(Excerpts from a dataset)

──────────────────────────────

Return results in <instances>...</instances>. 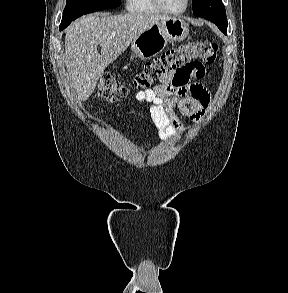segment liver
I'll list each match as a JSON object with an SVG mask.
<instances>
[{"label":"liver","mask_w":288,"mask_h":293,"mask_svg":"<svg viewBox=\"0 0 288 293\" xmlns=\"http://www.w3.org/2000/svg\"><path fill=\"white\" fill-rule=\"evenodd\" d=\"M165 18L153 13H127L87 15L74 21L66 29L65 65L77 100H87L106 67L141 33Z\"/></svg>","instance_id":"1"}]
</instances>
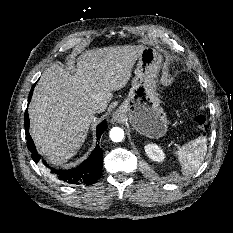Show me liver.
<instances>
[{"mask_svg":"<svg viewBox=\"0 0 233 233\" xmlns=\"http://www.w3.org/2000/svg\"><path fill=\"white\" fill-rule=\"evenodd\" d=\"M143 46L91 49L77 58L74 74L46 68L29 106L30 133L39 151L61 165L84 143L95 113L106 110L113 91L125 87Z\"/></svg>","mask_w":233,"mask_h":233,"instance_id":"1","label":"liver"}]
</instances>
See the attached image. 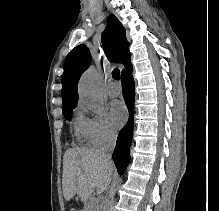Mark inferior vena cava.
Here are the masks:
<instances>
[{
    "mask_svg": "<svg viewBox=\"0 0 219 211\" xmlns=\"http://www.w3.org/2000/svg\"><path fill=\"white\" fill-rule=\"evenodd\" d=\"M116 137H117V131L115 133H112V131H109L107 137H105L104 145H102L101 149H98L106 159H111L112 161V151L116 145ZM112 165H114L112 161Z\"/></svg>",
    "mask_w": 219,
    "mask_h": 211,
    "instance_id": "1",
    "label": "inferior vena cava"
}]
</instances>
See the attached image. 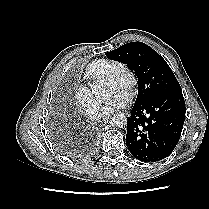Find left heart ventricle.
Here are the masks:
<instances>
[{"instance_id":"b2bd125f","label":"left heart ventricle","mask_w":209,"mask_h":209,"mask_svg":"<svg viewBox=\"0 0 209 209\" xmlns=\"http://www.w3.org/2000/svg\"><path fill=\"white\" fill-rule=\"evenodd\" d=\"M108 89H109V94H111V93H113L114 91H116V90H122V89H120V88H118L115 84H113V83H109L108 84Z\"/></svg>"}]
</instances>
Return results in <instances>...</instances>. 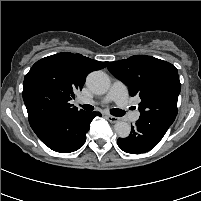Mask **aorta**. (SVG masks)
Here are the masks:
<instances>
[{
    "label": "aorta",
    "mask_w": 201,
    "mask_h": 201,
    "mask_svg": "<svg viewBox=\"0 0 201 201\" xmlns=\"http://www.w3.org/2000/svg\"><path fill=\"white\" fill-rule=\"evenodd\" d=\"M86 84L93 93L101 95L109 90L110 79L106 73L94 71L87 76ZM114 131L120 138H126L130 134L131 127L125 121H118L114 125Z\"/></svg>",
    "instance_id": "762f6f07"
}]
</instances>
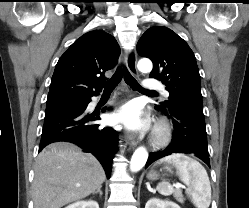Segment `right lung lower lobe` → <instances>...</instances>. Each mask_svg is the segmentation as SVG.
Masks as SVG:
<instances>
[{
  "mask_svg": "<svg viewBox=\"0 0 249 208\" xmlns=\"http://www.w3.org/2000/svg\"><path fill=\"white\" fill-rule=\"evenodd\" d=\"M90 101L91 98L47 105L39 151L57 141L75 143L100 161L109 178L118 136L112 128L90 123L99 119L86 113Z\"/></svg>",
  "mask_w": 249,
  "mask_h": 208,
  "instance_id": "98d812e1",
  "label": "right lung lower lobe"
}]
</instances>
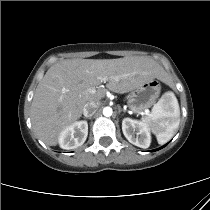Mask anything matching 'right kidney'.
<instances>
[{"instance_id": "obj_1", "label": "right kidney", "mask_w": 210, "mask_h": 210, "mask_svg": "<svg viewBox=\"0 0 210 210\" xmlns=\"http://www.w3.org/2000/svg\"><path fill=\"white\" fill-rule=\"evenodd\" d=\"M88 135L87 121H78L66 127L59 136V145L66 150L75 149L86 141Z\"/></svg>"}]
</instances>
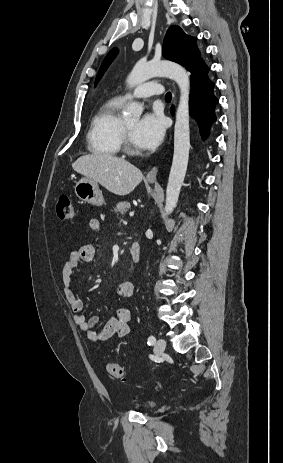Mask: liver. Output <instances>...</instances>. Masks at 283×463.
<instances>
[{"mask_svg":"<svg viewBox=\"0 0 283 463\" xmlns=\"http://www.w3.org/2000/svg\"><path fill=\"white\" fill-rule=\"evenodd\" d=\"M72 167L77 173L120 196L132 192L143 179L142 172L136 166L109 154L94 153L81 156Z\"/></svg>","mask_w":283,"mask_h":463,"instance_id":"1","label":"liver"}]
</instances>
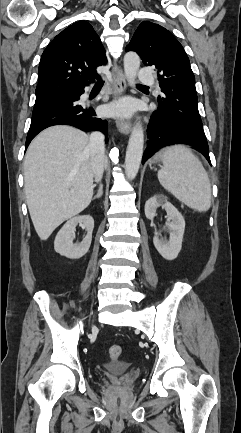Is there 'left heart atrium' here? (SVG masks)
Masks as SVG:
<instances>
[{"instance_id":"1","label":"left heart atrium","mask_w":241,"mask_h":433,"mask_svg":"<svg viewBox=\"0 0 241 433\" xmlns=\"http://www.w3.org/2000/svg\"><path fill=\"white\" fill-rule=\"evenodd\" d=\"M110 111L114 114H128L132 111V104L128 100H121L111 105Z\"/></svg>"}]
</instances>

──────────────────────────────

WHAT IS BEING ASKED> Extract only the lines from the one that contains "Mask anything matching 'right kidney'." through the end of the records, inclusive, and omit every picture.

TASK RESULT>
Mask anything matching 'right kidney'.
<instances>
[{"instance_id": "obj_1", "label": "right kidney", "mask_w": 210, "mask_h": 210, "mask_svg": "<svg viewBox=\"0 0 210 210\" xmlns=\"http://www.w3.org/2000/svg\"><path fill=\"white\" fill-rule=\"evenodd\" d=\"M88 135L87 121H78L66 127L59 136V145L66 150L75 149L86 141Z\"/></svg>"}]
</instances>
Mask: liver. Output <instances>...</instances>. Masks at 283×463.
<instances>
[{"mask_svg":"<svg viewBox=\"0 0 283 463\" xmlns=\"http://www.w3.org/2000/svg\"><path fill=\"white\" fill-rule=\"evenodd\" d=\"M72 167L77 173L120 196L132 192L143 179L142 172L136 166L109 154L94 153L81 156Z\"/></svg>","mask_w":283,"mask_h":463,"instance_id":"1","label":"liver"}]
</instances>
Is there 'left heart atrium' here? (SVG masks)
Masks as SVG:
<instances>
[{"instance_id":"1","label":"left heart atrium","mask_w":241,"mask_h":433,"mask_svg":"<svg viewBox=\"0 0 241 433\" xmlns=\"http://www.w3.org/2000/svg\"><path fill=\"white\" fill-rule=\"evenodd\" d=\"M110 111L114 114H128L132 111V104L128 100H121L111 105Z\"/></svg>"}]
</instances>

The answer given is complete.